First, I assume from your question (and I may be wrong about this) that you stand at the very beginning of your journey towards conversion. I welcome your desire to join us and, in the words of our tradition, to take refuge under the wings of the Shekhinah, the presence of God. While you speak of searching for a rabbi, I would encourage you to search for a community as well. Ours is a communal as well as individual identity, and most rabbis who work with Jews-by-choice stress to them the importance of living among the people, experiencing the ebb and flow of Jewish life together with them as an indispensable element of the conversion process. One can absorb a great deal of valuable information from reading books, learning Hebrew, and studying Torah. But all of that information becomes truly meaningful, certainly in its deepest sense, when one learns it and lives it as part of the people of Israel.
Second, although you are searching for an Orthodox rabbi to facilitate your conversion, I hope that you will keep yourself open to the entire range of Jewish religious options available to you. I say this not in order to turn you away from Orthodox Judaism, if you find Orthodoxy to be the most fulfilling Judaic path for yourself.
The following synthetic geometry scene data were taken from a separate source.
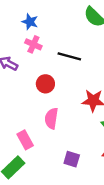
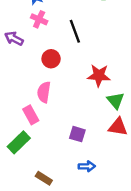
black line: (69, 56) -> (75, 31), turned 55
pink semicircle: (51, 118) -> (44, 92), moved

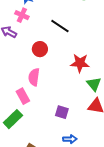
pink cross: (39, 19) -> (22, 15), moved
black line: (75, 31) -> (60, 26), turned -36

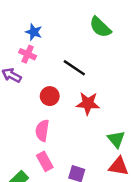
red star: (80, 63) -> (88, 103), moved
pink rectangle: (23, 96) -> (45, 161), moved

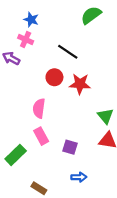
green semicircle: (100, 27) -> (91, 15), turned 100
red circle: (50, 96) -> (54, 77), moved

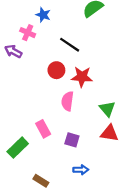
blue star: (31, 20) -> (43, 15), moved
pink semicircle: (39, 108) -> (67, 101), moved

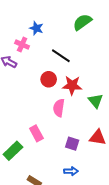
green triangle: (107, 109) -> (96, 101), moved
purple square: (72, 140) -> (72, 144), moved

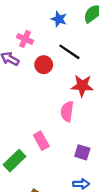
blue star: (36, 28) -> (59, 19), moved
red circle: (49, 79) -> (44, 65), moved

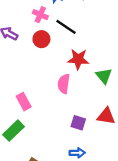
pink cross: (25, 39) -> (40, 15), moved
pink rectangle: (41, 141) -> (24, 102), moved

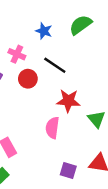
pink cross: (40, 15) -> (17, 54), moved

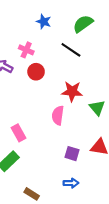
blue star: (44, 31) -> (44, 22), moved
black line: (55, 65) -> (71, 50), moved

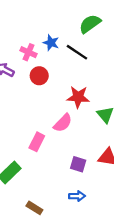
blue star: (44, 22) -> (51, 43), moved
pink semicircle: (58, 115) -> (63, 123), turned -144
pink rectangle: (19, 133) -> (37, 142), moved, turned 56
I say it rather to emphasize that other options do exist and that those options might speak to you more persuasively and compellingly.
Finally, the literal answer to your question is “yes”: you most certainly can convert to Judaism in the United States under the supervision of a rabbi who is not “approved” by the Israeli rabbinate. As you note, the official Israeli rabbinate is an Orthodox institution, and its “approved” rabbis are Orthodox rabbis. Rabbis in the USA who represent the more liberal streams of Judaism – Reform, Conservative, Reconstructionist, for example – also offer programs leading to conversion. Indeed, the vast majority of Jews-by-choice enter our community under the auspices of these liberal rabbis. Unfortunately, the Orthodox Israeli rabbinate will not recognize these conversions as valid, because (like most Orthodox rabbis generally) it does not accept the liberal streams as authentic versions of Judaism. We liberals disagree, of course, but there the matter stands. On the other hand, the government of the state of Israel, as a secular entity, will recognize your conversion as valid, and, as a Jew, you would be eligible for citizenship under the terms of the Law of Return. This wouldn’t solve all of your Jewish status problems, though, since personal status laws (i.e., marriage and divorce) for Israeli Jews tend to be under the supervision of the rabbinate, which unlike the civil government would not acknowledge your conversion. Still, these problems may not be insurmountable. When the time comes, you should consult a liberal rabbi in Israel for guidance.